El miedo crecía. Aunque trataba de serenarse y luchaba para ello, cada vez lo sentía más fuerte. Entre la noche y el fuego, su angustia era poderosa y habitaba todos sus rincones. ¿Gritar? No podía. Su voz era sofocada por la impotencia y por el sordo destino.

La oscuridad la abrazaba, la lastimaba, y ella se quejaba una vez más de su suerte en una oración. Sabía que su dolor era en vano e irrefrenable. ¡Alguien que acudiera a salvarla! Sin embargo, nadie veía el desastre.Soportaba. Esperaba. ¿Qué cosa? ¿A quién?

Caminaba; se detenía y observaba su rastro. A veces su huella no estaba. ¿Acaso avanzaba? Se sentía perdida, desorientada. El calor la oprimía. Las malezas arañaban sus piernas y los insectos se deleitaban con sus heridas.

¿Por qué estaba sola cuando ocurrió? O, ¿fue la soledad el motivo del desastre?

Su sustento, el que con sus manos y convicciones había cultivado, ese que le permitió sobrevivir y que le venía legado de sus ancestros, estaba siendo devorado por las llamas, y ella, ese ser ahora completamente vacío y con el alma ahuecada, no tenía el valor para adentrarse en el fuego y rescatar nada. Nada.

Si no hay nada hay lugar para todo. Detuvo los pensamientos que se arremolinaban en su mente. Cerró los puños en torno a sus ropas andrajosas y se las arrancó ya sin pudor por la desnudez absoluta. Escuchó el latir de su corazón desenfrenado y la sangre que bombeaba en sus sienes.

Atrás, el infierno. Adelante, ni una quimera. Estaba parada al borde de un abismo con lenguas filosas e ígneas. El calor era igual al de aquellos brazos en aquellas noches lejanas. Quería una noche igual. Lloró por eso, por ella misma, por el humo que la cegaba.

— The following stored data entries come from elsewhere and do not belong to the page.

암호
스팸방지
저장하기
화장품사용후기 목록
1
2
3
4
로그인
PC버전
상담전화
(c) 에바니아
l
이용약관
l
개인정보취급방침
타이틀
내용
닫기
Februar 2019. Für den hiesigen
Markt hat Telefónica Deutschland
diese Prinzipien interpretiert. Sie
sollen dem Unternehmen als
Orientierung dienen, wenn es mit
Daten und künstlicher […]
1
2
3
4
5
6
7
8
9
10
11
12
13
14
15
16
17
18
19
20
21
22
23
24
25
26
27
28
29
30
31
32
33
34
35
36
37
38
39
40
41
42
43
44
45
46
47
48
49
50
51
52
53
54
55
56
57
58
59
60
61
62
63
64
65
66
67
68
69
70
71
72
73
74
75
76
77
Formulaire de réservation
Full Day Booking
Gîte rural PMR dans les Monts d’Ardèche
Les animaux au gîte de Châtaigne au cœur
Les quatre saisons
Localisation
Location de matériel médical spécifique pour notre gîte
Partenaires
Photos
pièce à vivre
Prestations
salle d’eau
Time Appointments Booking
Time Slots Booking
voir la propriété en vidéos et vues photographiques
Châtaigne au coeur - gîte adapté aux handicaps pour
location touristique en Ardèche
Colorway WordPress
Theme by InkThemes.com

Rezó sin ser consciente de la fe escondida en su desesperación.

Una intempestiva lluvia comenzó a mojar su paisaje y con cada gota desahogaba su pena. El agua barría sus lágrimas y ella gritó haciendo eco en el cielo hasta que no le quedó nada por reprochar. Entonces tocaron sus hombros.

Arriba, la cúpula negra le entregaba una deslumbrante luna llena. El incendio había cesado.

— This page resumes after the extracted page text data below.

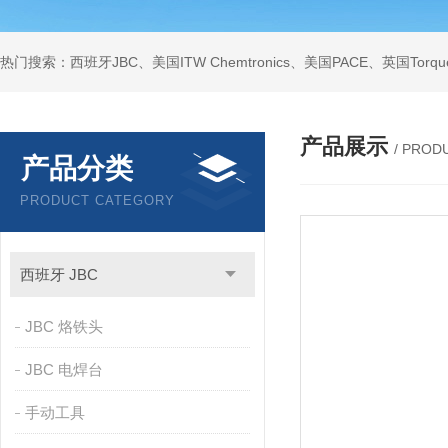
产品展示
/ PROD
产品分类
PRODUCT CATEGORY
西班牙 JBC
JBC 烙铁头
JBC 电焊台
手动工具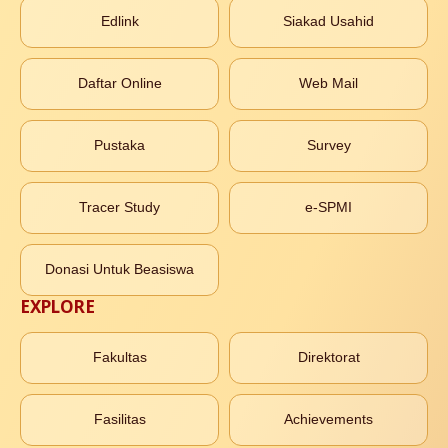
Edlink
Siakad Usahid
Daftar Online
Web Mail
Pustaka
Survey
Tracer Study
e-SPMI
Donasi Untuk Beasiswa
EXPLORE
Fakultas
Direktorat
Fasilitas
Achievements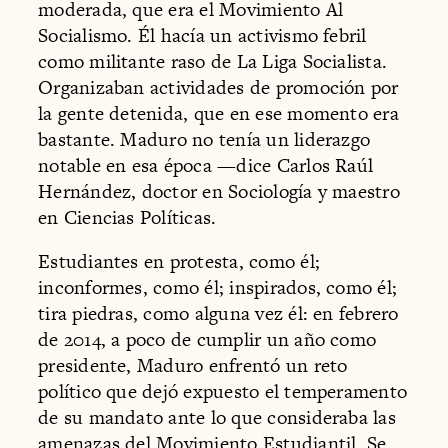
moderada, que era el Movimiento Al
Socialismo. Él hacía un activismo febril
como militante raso de La Liga Socialista.
Organizaban actividades de promoción por
la gente detenida, que en ese momento era
bastante. Maduro no tenía un liderazgo
notable en esa época —dice Carlos Raúl
Hernández, doctor en Sociología y maestro
en Ciencias Políticas.
Estudiantes en protesta, como él;
inconformes, como él; inspirados, como él;
tira piedras, como alguna vez él: en febrero
de 2014, a poco de cumplir un año como
presidente, Maduro enfrentó un reto
político que dejó expuesto el temperamento
de su mandato ante lo que consideraba las
amenazas del Movimiento Estudiantil. Se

Se puso de pie imantada por un poder hondo que nacía de su mismo centro y de su alrededor y enfrentó la mirada con la de unos ojos iluminados. ¿Por qué tardó tanto? Se habían quemado sus sueños y su esperanza… o su espera.

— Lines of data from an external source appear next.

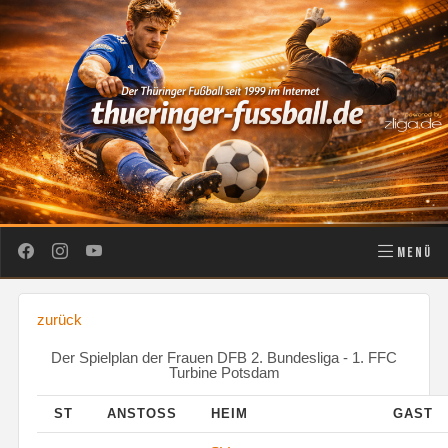
MENÜ
zurück
Der Spielplan der Frauen DFB 2. Bundesliga - 1. FFC
Turbine Potsdam
ST
ANSTOSS
HEIM
GAST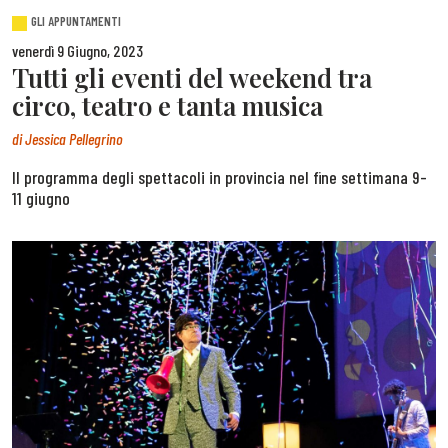
GLI APPUNTAMENTI
venerdì 9 Giugno, 2023
Tutti gli eventi del weekend tra
circo, teatro e tanta musica
di
Jessica Pellegrino
Il programma degli spettacoli in provincia nel fine settimana 9-
11 giugno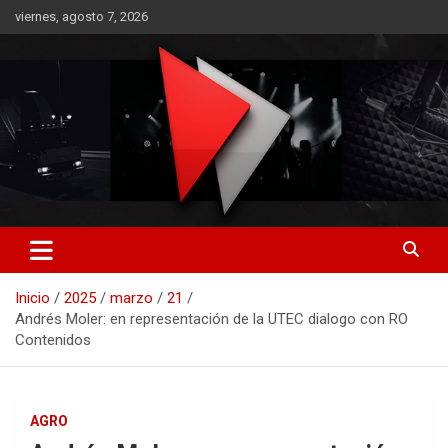
Saltar
viernes, agosto 7, 2026
al
contenido
RO CONTENIDOS
Inicio
2025
marzo
21
Andrés Moler: en representación de la UTEC dialogo con RO
Contenidos
AGRO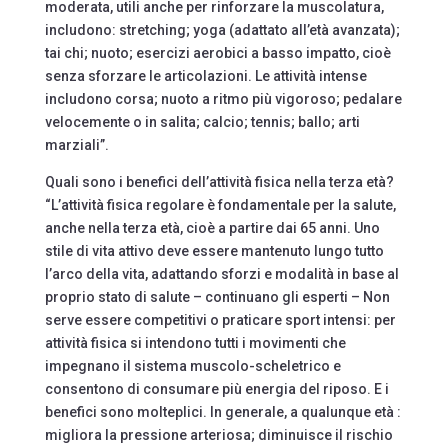
moderata, utili anche per rinforzare la muscolatura,
includono: stretching; yoga (adattato all’età avanzata);
tai chi; nuoto; esercizi aerobici a basso impatto, cioè
senza sforzare le articolazioni. Le attività intense
includono corsa; nuoto a ritmo più vigoroso; pedalare
velocemente o in salita; calcio; tennis; ballo; arti
marziali”.
Quali sono i benefici dell’attività fisica nella terza età?
“L’attività fisica regolare è fondamentale per la salute,
anche nella terza età, cioè a partire dai 65 anni. Uno
stile di vita attivo deve essere mantenuto lungo tutto
l’arco della vita, adattando sforzi e modalità in base al
proprio stato di salute – continuano gli esperti – Non
serve essere competitivi o praticare sport intensi: per
attività fisica si intendono tutti i movimenti che
impegnano il sistema muscolo-scheletrico e
consentono di consumare più energia del riposo. E i
benefici sono molteplici. In generale, a qualunque età :
migliora la pressione arteriosa; diminuisce il rischio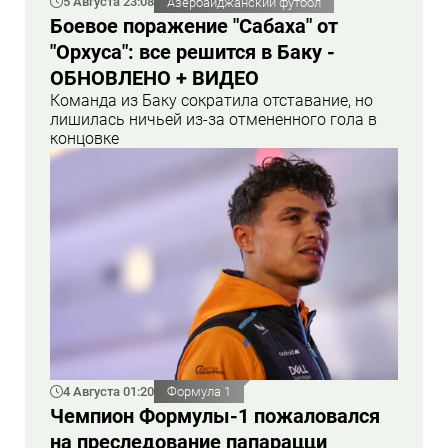
5 Августа 23:08
Азербайджанский футбол
Боевое поражение "Сабаха" от
"Орхуса": все решится в Баку -
ОБНОВЛЕНО + ВИДЕО
Команда из Баку сократила отставание, но
лишилась ничьей из-за отмененного гола в
концовке
4 Августа 01:20
Формула 1
Чемпион Формулы-1 пожаловался
на преследование папарацци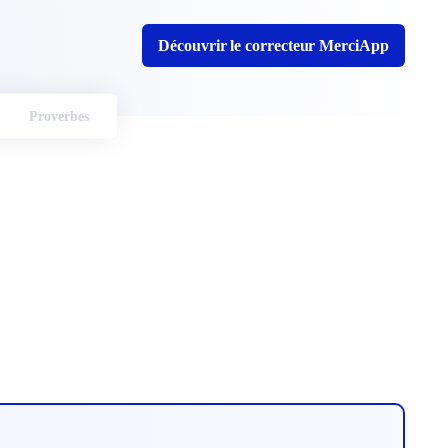
Découvrir le correcteur MerciApp
Proverbes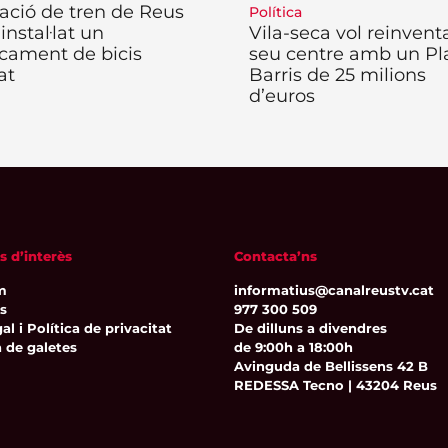
tació de tren de Reus
Política
 instal·lat un
Vila-seca vol reinventa
cament de bicis
seu centre amb un Pl
at
Barris de 25 milions
d’euros
s d’interès
Contacta’ns
m
informatius@canalreustv.cat
ns
977 300 509
al i Política de privacitat
De dilluns a divendres
a de galetes
de 9:00h a 18:00h
Avinguda de Bellissens 42 B
REDESSA Tecno | 43204 Reus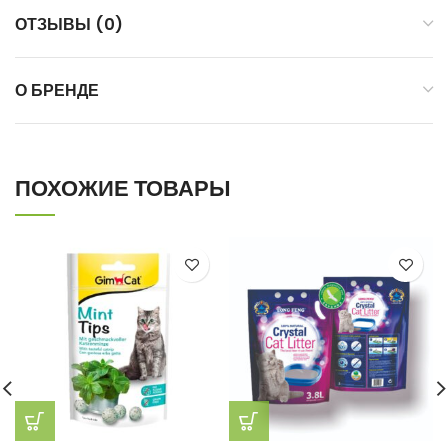
ОТЗЫВЫ (0)
О БРЕНДЕ
ПОХОЖИЕ ТОВАРЫ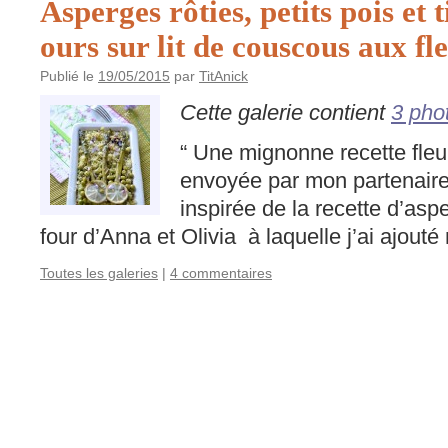
Asperges rôties, petits pois et t
ours sur lit de couscous aux fl
Publié le
19/05/2015
par
TitAnick
Cette galerie contient
3 pho
“ Une mignonne recette fleu
envoyée par mon partenair
inspirée de la recette d’asp
four d’Anna et Olivia à laquelle j’ai ajouté
Toutes les galeries
|
4 commentaires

Quedó en silencio y comprendió en la profundidad sideral de esos ojos, que no necesitaba soñar más, porque al fin había despertado. El mismo ardor que consumió su origen, aquel lugar sagrado donde anidó por años, había encendido en ella una llama distinta.

Respiró con su libertad infinita, lo tomó de la mano y caminó con él. ¿Hacia dónde? No importaba. La noche había terminado y adelante la encandilaba la resplandeciente luz del sol.